Evergreen Tales
P.R. Chari
THE ADVENTURES OF MOWGLI by Rudyard Kipling Puffin Books, 2009, 227 pp., Price not stated
November 2009, volume 33, No 11

The eight short stories collated in this book have been culled from Kipling’s two Jungle Books, arguably the best loved stories children read in my generation. Others like the Just So Stories and Kim were also avidly read, but the Jungle Books and Mowgli stories had a special fascination. These books like the classics by Lewis Carrol, Alice in Wonderland and Through the Looking Glass, were written for children, but can be read at all ages, with fresh meanings being found at every new reading. This is equally true of the Mowgli tales. The adventures of Mowgli have a special resonance for this reviewer. He lived his childhood near the Seonee hills that are the setting for these stories, and has visited the forests where Mowgli’s adventures take place—around the village Rukhad some 20 miles south of the district town of Seoni in Madhya Pradesh on the State highway between Jabalpur and Nagpur.

The Waingunga river flows through these forests. In those days of my childhood—I speak of the nineteen forties—the Seonee hills possessed all the animals that populate the Mowgli tales, they were not endangered, nor had several of them become extinct.
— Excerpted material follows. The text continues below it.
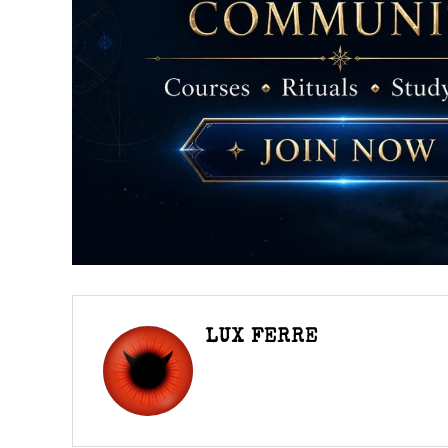
LUX FERRE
The Mowgli tales are peopled by these animals with their very human characteristics—Baloo the lumbering bear, Bagheera the fierce black panther, and Kaa the massive python; they are Mowgli’s friends and well-wishers. But we also have the evil tiger Shere Khan who is Mowgli’s mortal enemy. These are the main characters. But there are the fascinating minor characters—the scheming and cunning jackal Tabaqui, who is Shere Khan’s adviser; Rann the far-sighted eagle , who serves as the lookout and carrier of messages in the jungle; Father and Mother Wolf and their cubs—Mowgli’s family—for he was, as we know, brought up by the wolves.